The “New” Fantasy?

The Agony Column at bookotron.com recently podcasted an interview with Lou Anders, editor at Pyr Books, about the “New Fantasy” — recent epic fantasy that’s grittier and darker than the 80s/early 90s epic fantasy of authors like Raymond E. Feist and Robert Jordan. He mentions British authors Joe Abercrombie and Mark Chadbourne, who I’ve heard about but haven’t read yet.

I’ve seen bloggers musing if this “New” Fantasy is a reaction to the darker emotional tone of the post-9/11 era, but I’ve read too many examples of grittier epic fantasy predating that period (and predating the label “New Fantasy”) for that theory to hold water. George R. R. Martin’s Ice and Fire novels, beginning in the mid-90s, featured a whole new level of grit and brutality.

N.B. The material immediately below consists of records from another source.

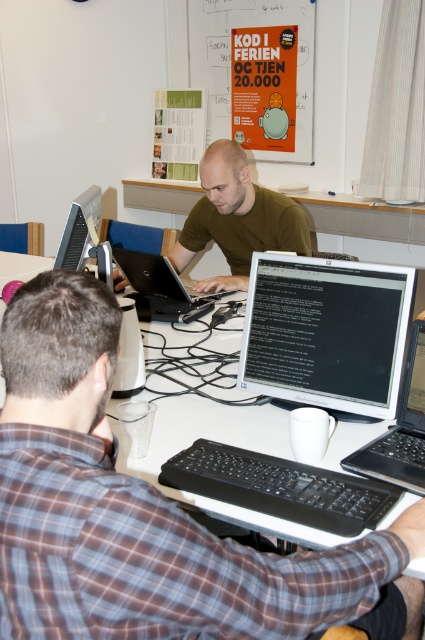 Question: Is the position of brown plaid shirt at center more distant than that of silver metallic computer at upper left?

Choices:
 (A) yes
 (B) no

Answer: (B)

Question: Is black glossy monitor at center below black glossy laptop at center?

Choices:
 (A) yes
 (B) no

Answer: (B)

Question: Based on their relative distances, which object is nearer to the black matte laptop at center?

Choices:
 (A) black glossy monitor at center
 (B) black glossy laptop at center
 (C) brown plaid shirt at center

Answer: (A)

Question: Which point is closer to the camera?

Choices:
 (A) black glossy monitor at center
 (B) green matte shirt at center

Answer: (A)

Question: Which object appears closest to the camera in this image?

Choices:
 (A) black glossy monitor at center
 (B) orange paper poster at upper center

Answer: (A)

Question: Can you confirm if brown plaid shirt at center is smaller than silver metallic computer at upper left?

Choices:
 (A) no
 (B) yes

Answer: (A) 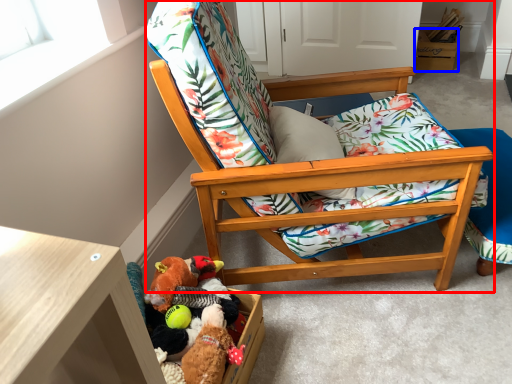 Question: Which object appears closest to the camera in this image, chair (highlighted by a red box) or storage box (highlighted by a blue box)?

Choices:
 (A) chair
 (B) storage box

Answer: (A) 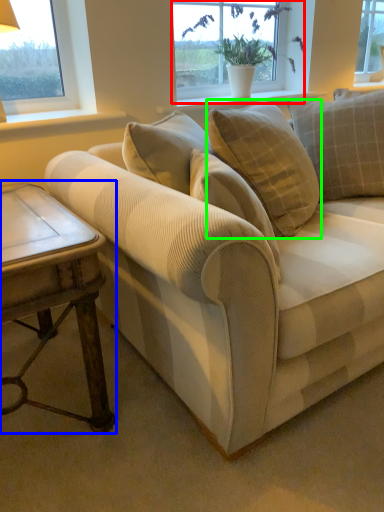 Question: Estimate the real-world distances between objects in this image. Which object is closer to window (highlighted by a red box), table (highlighted by a blue box) or pillow (highlighted by a green box)?

Choices:
 (A) table
 (B) pillow

Answer: (B) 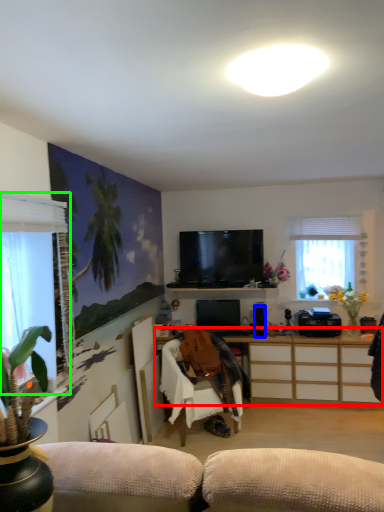 Question: Estimate the real-world distances between objects in this image. Which object is closer to cabinetry (highlighted by a red box), speaker (highlighted by a blue box) or window (highlighted by a green box)?

Choices:
 (A) speaker
 (B) window

Answer: (A) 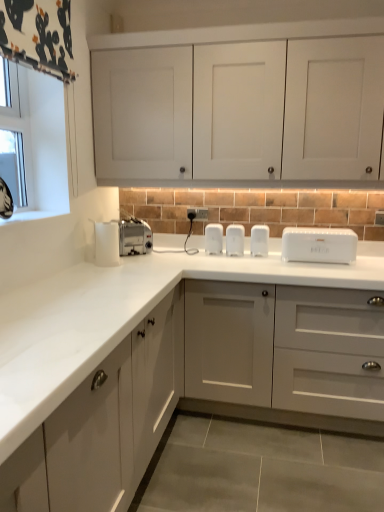 What is the approximate height of matte white cabinet at center, which appears as the first cabinetry when ordered from the bottom?

It is 36.23 inches.

Describe the element at coordinates (286, 349) in the screenshot. The image size is (384, 512). I see `matte white cabinet at center, which appears as the first cabinetry when ordered from the bottom` at that location.

Identify the location of white plastic electric outlet at center. This screenshot has width=384, height=512. (197, 214).

You are a GUI agent. You are given a task and a screenshot of the screen. Output one action in this format:
    pyautogui.click(x=<x>, y=<y>)
    Task: Click on the white matte cabinet doors at upper center, positioned as the 2th cabinetry in bottom-to-top order
    This screenshot has width=384, height=512.
    Given the screenshot: What is the action you would take?
    pyautogui.click(x=238, y=34)

The image size is (384, 512). I want to click on white plastic toaster at center, arranged as the 3th appliance when viewed from the left, so click(235, 240).

What are the coordinates of `matte white cabinet at center, which appears as the first cabinetry when ordered from the bottom` in the screenshot? It's located at (286, 349).

Is point (125, 233) closer to viewer compared to point (253, 250)?

No, (125, 233) is behind (253, 250).

From the picture: How different are the orientations of satin silver toaster at left, which is the 1th appliance in left-to-right order, and white plastic toaster at center, the 4th appliance from the left, in degrees?

86.1 degrees separate the facing orientations of satin silver toaster at left, which is the 1th appliance in left-to-right order, and white plastic toaster at center, the 4th appliance from the left.

Image resolution: width=384 pixels, height=512 pixels. I want to click on appliance that is in front of the white plastic toaster at center, which is the 1th appliance from right to left, so click(133, 234).

Is satin silver toaster at left, which appears as the 4th appliance when viewed from the right, not within white plastic toaster at center, which is the 1th appliance from right to left?

That's correct, satin silver toaster at left, which appears as the 4th appliance when viewed from the right, is outside of white plastic toaster at center, which is the 1th appliance from right to left.

The width and height of the screenshot is (384, 512). I want to click on window sill to the left of silver metallic toaster at center, so click(30, 216).

Between point (22, 213) and point (140, 245), which one is positioned behind?

Point (140, 245)

Between white glossy window sill at upper left and silver metallic toaster at center, which one is positioned behind?

Answer: silver metallic toaster at center.

Do you think white glossy window sill at upper left is within silver metallic toaster at center, or outside of it?

The correct answer is: outside.

Identify the location of window sill above the white plastic toaster at center, which is the 1th appliance from right to left (from the image's perspective). The height and width of the screenshot is (512, 384). (30, 216).

From the image's perspective, relative to white glossy window sill at upper left, is white plastic toaster at center, the 4th appliance from the left, above or below?

Clearly, from the image's perspective, white plastic toaster at center, the 4th appliance from the left, is below white glossy window sill at upper left.

Which of these two, white plastic toaster at center, the 4th appliance from the left, or white glossy window sill at upper left, stands shorter?

Standing shorter between the two is white glossy window sill at upper left.

Is white plastic toaster at center, the 4th appliance from the left, turned away from white glossy window sill at upper left?

No, white plastic toaster at center, the 4th appliance from the left,'s orientation is not away from white glossy window sill at upper left.

Which object is positioned more to the right, silver metallic toaster at center or white plastic toaster at center, which is counted as the 2th appliance, starting from the right?

white plastic toaster at center, which is counted as the 2th appliance, starting from the right, is more to the right.

Are silver metallic toaster at center and white plastic toaster at center, arranged as the 3th appliance when viewed from the left, located far from each other?

Actually, silver metallic toaster at center and white plastic toaster at center, arranged as the 3th appliance when viewed from the left, are a little close together.

From the image's perspective, who appears lower, silver metallic toaster at center or white plastic toaster at center, which is counted as the 2th appliance, starting from the right?

white plastic toaster at center, which is counted as the 2th appliance, starting from the right, from the image's perspective.

From a real-world perspective, does silver metallic toaster at center stand above white plastic toaster at center, arranged as the 3th appliance when viewed from the left?

Yes, from a real-world perspective, silver metallic toaster at center is on top of white plastic toaster at center, arranged as the 3th appliance when viewed from the left.

Measure the distance from silver metallic toaster at center to white glossy window sill at upper left.

A distance of 53.25 centimeters exists between silver metallic toaster at center and white glossy window sill at upper left.

Between silver metallic toaster at center and white glossy window sill at upper left, which one has smaller size?

With smaller size is white glossy window sill at upper left.

From a real-world perspective, which is physically below, silver metallic toaster at center or white glossy window sill at upper left?

silver metallic toaster at center, from a real-world perspective.

Is silver metallic toaster at center facing away from white plastic bread bin at center?

silver metallic toaster at center is not turned away from white plastic bread bin at center.

Does silver metallic toaster at center have a greater height compared to white plastic bread bin at center?

Yes.

Which object is thinner, silver metallic toaster at center or white plastic bread bin at center?

silver metallic toaster at center is thinner.

Is silver metallic toaster at center with white plastic bread bin at center?

silver metallic toaster at center and white plastic bread bin at center are clearly separated.

From the image's perspective, relative to white plastic toaster at center, which is the 1th appliance from right to left, is white matte cabinet doors at upper center, marked as the 1th cabinetry in a top-to-bottom arrangement, above or below?

white matte cabinet doors at upper center, marked as the 1th cabinetry in a top-to-bottom arrangement, is above white plastic toaster at center, which is the 1th appliance from right to left.

Considering the relative sizes of white matte cabinet doors at upper center, marked as the 1th cabinetry in a top-to-bottom arrangement, and white plastic toaster at center, which is the 1th appliance from right to left, in the image provided, is white matte cabinet doors at upper center, marked as the 1th cabinetry in a top-to-bottom arrangement, taller than white plastic toaster at center, which is the 1th appliance from right to left,?

Indeed, white matte cabinet doors at upper center, marked as the 1th cabinetry in a top-to-bottom arrangement, has a greater height compared to white plastic toaster at center, which is the 1th appliance from right to left.

Is white matte cabinet doors at upper center, positioned as the 2th cabinetry in bottom-to-top order, turned away from white plastic toaster at center, which is the 1th appliance from right to left?

No.

Starting from the satin silver toaster at left, which appears as the 4th appliance when viewed from the right, which appliance is the 1st one behind? Please provide its 2D coordinates.

[(259, 240)]

Where is `toaster beneath the white glossy window sill at upper left (from a real-world perspective)`? This screenshot has width=384, height=512. toaster beneath the white glossy window sill at upper left (from a real-world perspective) is located at coordinates (134, 237).

Which object lies nearer to the anchor point silver metallic toaster at center, white plastic toaster at center, the 4th appliance from the left, or satin silver toaster at left, which appears as the 4th appliance when viewed from the right?

satin silver toaster at left, which appears as the 4th appliance when viewed from the right.

Estimate the real-world distances between objects in this image. Which object is closer to matte white cabinet at center, acting as the 2th cabinetry starting from the top, white plastic bread bin at center or silver metallic toaster at center?

The object closer to matte white cabinet at center, acting as the 2th cabinetry starting from the top, is white plastic bread bin at center.

Estimate the real-world distances between objects in this image. Which object is closer to silver metallic toaster at center, white plastic electric outlet at center or white glossy window sill at upper left?

Based on the image, white plastic electric outlet at center appears to be nearer to silver metallic toaster at center.

Estimate the real-world distances between objects in this image. Which object is further from white plastic toaster at center, the 2th appliance positioned from the left, white glossy window sill at upper left or matte white cabinet at center, acting as the 2th cabinetry starting from the top?

white glossy window sill at upper left is positioned further to the anchor white plastic toaster at center, the 2th appliance positioned from the left.

Looking at this image, which object lies nearer to the anchor point white plastic toaster at center, arranged as the 3th appliance when viewed from the left, silver metallic toaster at center or white matte cabinet doors at upper center, positioned as the 2th cabinetry in bottom-to-top order?

silver metallic toaster at center is positioned closer to the anchor white plastic toaster at center, arranged as the 3th appliance when viewed from the left.

Considering their positions, is white plastic bread bin at center positioned closer to white glossy window sill at upper left than matte white cabinet at center, acting as the 2th cabinetry starting from the top?

matte white cabinet at center, acting as the 2th cabinetry starting from the top.

From the picture: Considering their positions, is white plastic toaster at center, which is counted as the 2th appliance, starting from the right, positioned closer to clear glass window at upper left than silver metallic toaster at center?

silver metallic toaster at center.

Looking at the image, which one is located closer to clear glass window at upper left, white plastic toaster at center, the 4th appliance from the left, or white plastic toaster at center, which is the third appliance in right-to-left order?

Among the two, white plastic toaster at center, which is the third appliance in right-to-left order, is located nearer to clear glass window at upper left.

Locate an element on the screen. Image resolution: width=384 pixels, height=512 pixels. toaster positioned between white matte cabinet doors at upper center, positioned as the 2th cabinetry in bottom-to-top order, and white plastic electric outlet at center from near to far is located at coordinates (134, 237).

Identify the location of cabinetry between white glossy window sill at upper left and white plastic toaster at center, which is the 1th appliance from right to left, in the horizontal direction. tap(238, 34).

This screenshot has width=384, height=512. Identify the location of appliance between satin silver toaster at left, which appears as the 4th appliance when viewed from the right, and white plastic toaster at center, arranged as the 3th appliance when viewed from the left, from left to right. (213, 239).

I want to click on electric outlet between satin silver toaster at left, which is the 1th appliance in left-to-right order, and white plastic bread bin at center, in the horizontal direction, so click(x=197, y=214). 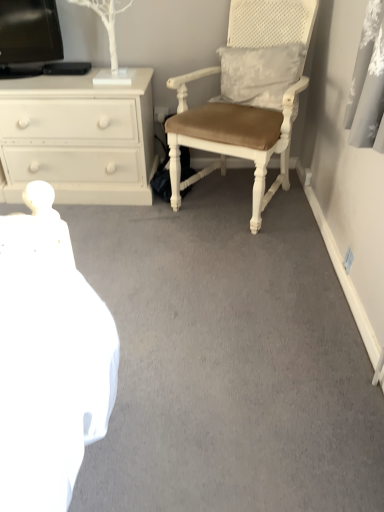 Question: Does white wood chair at right have a lesser width compared to white painted wood chest of drawers at left?

Choices:
 (A) no
 (B) yes

Answer: (A)

Question: Is white wood chair at right wider than white painted wood chest of drawers at left?

Choices:
 (A) no
 (B) yes

Answer: (B)

Question: Could you tell me if white wood chair at right is facing white painted wood chest of drawers at left?

Choices:
 (A) no
 (B) yes

Answer: (A)

Question: Considering the relative sizes of white wood chair at right and white painted wood chest of drawers at left in the image provided, is white wood chair at right taller than white painted wood chest of drawers at left?

Choices:
 (A) yes
 (B) no

Answer: (A)

Question: Is white wood chair at right to the right of white painted wood chest of drawers at left from the viewer's perspective?

Choices:
 (A) yes
 (B) no

Answer: (A)

Question: From a real-world perspective, is white wood chair at right on white painted wood chest of drawers at left?

Choices:
 (A) yes
 (B) no

Answer: (A)

Question: Is white painted wood chest of drawers at left smaller than white wood chair at right?

Choices:
 (A) no
 (B) yes

Answer: (B)

Question: Are white painted wood chest of drawers at left and white wood chair at right making contact?

Choices:
 (A) no
 (B) yes

Answer: (A)

Question: From the image's perspective, is white painted wood chest of drawers at left under white wood chair at right?

Choices:
 (A) yes
 (B) no

Answer: (A)

Question: Is white painted wood chest of drawers at left not close to white wood chair at right?

Choices:
 (A) no
 (B) yes

Answer: (A)

Question: Could you tell me if white painted wood chest of drawers at left is turned towards white wood chair at right?

Choices:
 (A) yes
 (B) no

Answer: (B)

Question: Is white painted wood chest of drawers at left to the right of white wood chair at right from the viewer's perspective?

Choices:
 (A) yes
 (B) no

Answer: (B)

Question: From the image's perspective, is white wood chair at right positioned above or below white painted wood chest of drawers at left?

Choices:
 (A) above
 (B) below

Answer: (A) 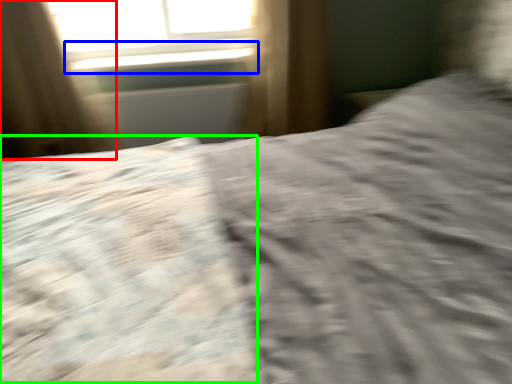 Question: Which object is positioned closest to curtain (highlighted by a red box)? Select from window sill (highlighted by a blue box) and sheet (highlighted by a green box).

Choices:
 (A) window sill
 (B) sheet

Answer: (A) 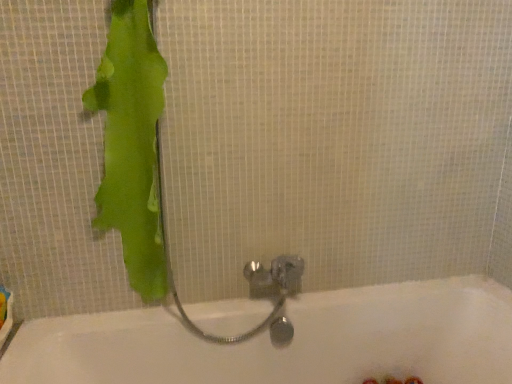 Question: Considering the positions of point (109, 44) and point (345, 301), is point (109, 44) closer or farther from the camera than point (345, 301)?

Choices:
 (A) farther
 (B) closer

Answer: (B)

Question: Is green matte towel at left inside the boundaries of white glossy bathtub at center, or outside?

Choices:
 (A) outside
 (B) inside

Answer: (A)

Question: Is green matte towel at left wider or thinner than white glossy bathtub at center?

Choices:
 (A) wide
 (B) thin

Answer: (B)

Question: Considering the relative positions of white glossy bathtub at center and green matte towel at left in the image provided, is white glossy bathtub at center to the left or to the right of green matte towel at left?

Choices:
 (A) left
 (B) right

Answer: (B)

Question: From a real-world perspective, relative to green matte towel at left, is white glossy bathtub at center vertically above or below?

Choices:
 (A) above
 (B) below

Answer: (B)

Question: Looking at their shapes, would you say white glossy bathtub at center is wider or thinner than green matte towel at left?

Choices:
 (A) thin
 (B) wide

Answer: (B)

Question: Choose the correct answer: Is white glossy bathtub at center inside green matte towel at left or outside it?

Choices:
 (A) inside
 (B) outside

Answer: (B) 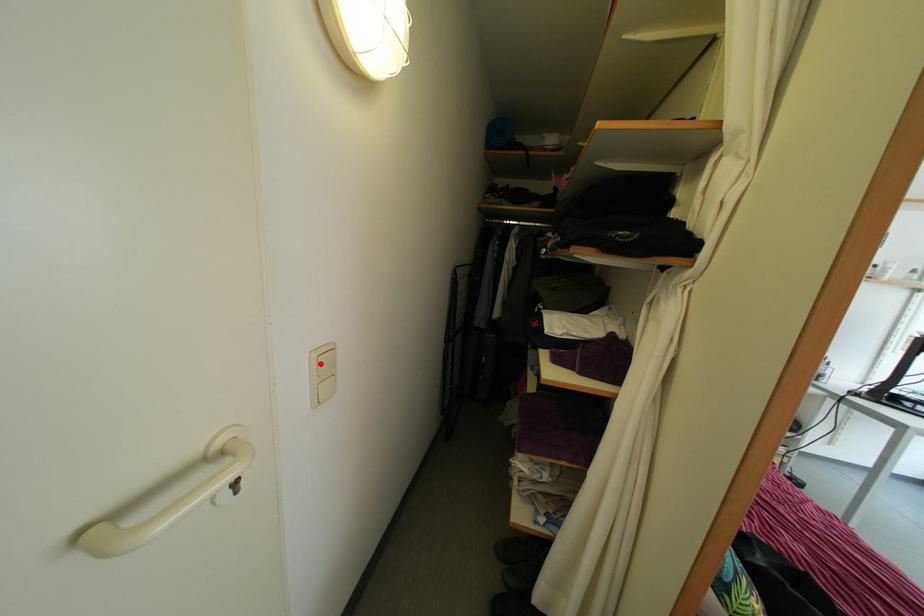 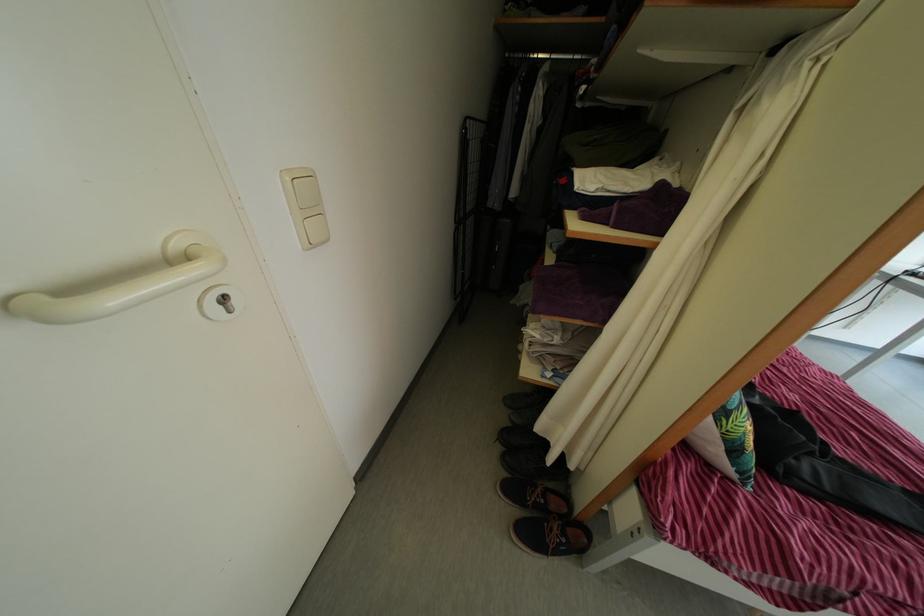 Locate, in the second image, the point that corresponds to the highlighted location in the first image.

(295, 187) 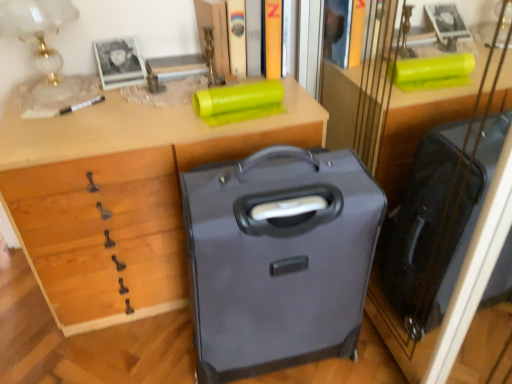 Question: Should I look upward or downward to see matte plastic book at upper center, positioned as the first book in left-to-right order?

Choices:
 (A) up
 (B) down

Answer: (A)

Question: Would you say matte glass table lamp at upper left is a long distance from matte plastic book at upper center, the 2th book from the right?

Choices:
 (A) no
 (B) yes

Answer: (A)

Question: Does matte glass table lamp at upper left have a lesser height compared to matte plastic book at upper center, positioned as the first book in left-to-right order?

Choices:
 (A) yes
 (B) no

Answer: (B)

Question: Is matte glass table lamp at upper left bigger than matte plastic book at upper center, positioned as the first book in left-to-right order?

Choices:
 (A) yes
 (B) no

Answer: (A)

Question: From a real-world perspective, is matte glass table lamp at upper left over matte plastic book at upper center, the 2th book from the right?

Choices:
 (A) yes
 (B) no

Answer: (A)

Question: Does matte glass table lamp at upper left have a greater width compared to matte plastic book at upper center, positioned as the first book in left-to-right order?

Choices:
 (A) no
 (B) yes

Answer: (B)

Question: Does matte glass table lamp at upper left lie in front of matte plastic book at upper center, the 2th book from the right?

Choices:
 (A) yes
 (B) no

Answer: (A)

Question: Is matte plastic book at upper center, the 2th book from the right, oriented towards matte gray suitcase at center?

Choices:
 (A) no
 (B) yes

Answer: (B)

Question: Could matte gray suitcase at center be considered to be inside matte plastic book at upper center, positioned as the first book in left-to-right order?

Choices:
 (A) yes
 (B) no

Answer: (B)

Question: Does matte plastic book at upper center, positioned as the first book in left-to-right order, have a lesser width compared to matte gray suitcase at center?

Choices:
 (A) yes
 (B) no

Answer: (A)

Question: From the image's perspective, is matte plastic book at upper center, the 2th book from the right, on matte gray suitcase at center?

Choices:
 (A) no
 (B) yes

Answer: (B)

Question: Can you confirm if matte plastic book at upper center, positioned as the first book in left-to-right order, is bigger than matte gray suitcase at center?

Choices:
 (A) yes
 (B) no

Answer: (B)

Question: From the image's perspective, is matte plastic book at upper center, positioned as the first book in left-to-right order, below matte gray suitcase at center?

Choices:
 (A) yes
 (B) no

Answer: (B)

Question: Is the position of matte gray suitcase at center less distant than that of hardcover book at upper center, arranged as the second book when viewed from the left?

Choices:
 (A) no
 (B) yes

Answer: (B) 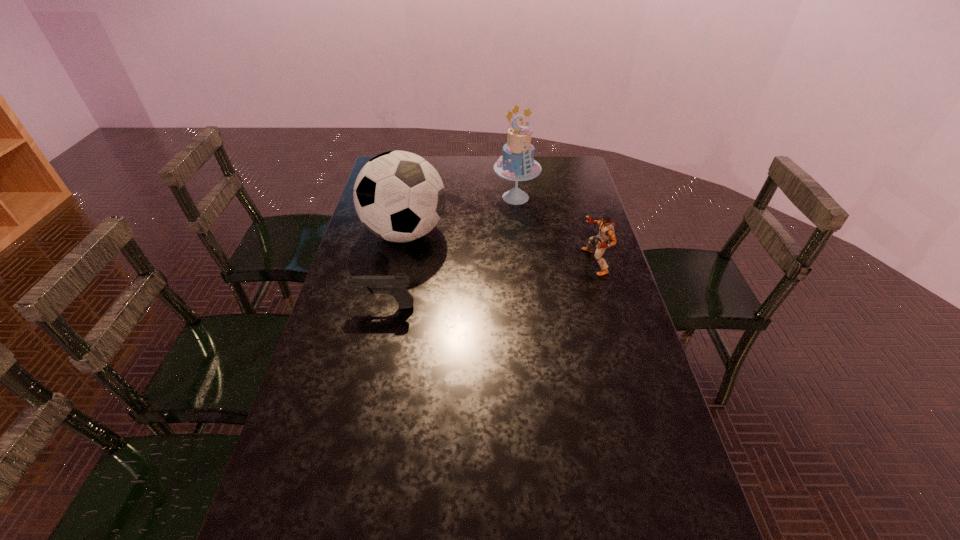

I think their commercial success, more than anything else, is what has spawned this wave of grittier epic fantasy. Steven Erikson’s Malazan saga, first published in Europe also in the mid-90s, also featured more grit than most everything else at that time. And going back to that 80s era of “cleaner” 80s epic fantasy, Glen Cook’s Black Company novels, which Erikson cites as a major influence on his Malazan books, were the unheralded pioneers of grit and brutality in this subgenre.

I do like the trend toward realism and vividness in epic fantasy, and I agree that it’s the same grit that classic-style swords & sorcery had, now creeping into the epic novels. And it does perfectly fit the darker emotional mood of the current era. But I don’t think this New Fantasy is quite that new.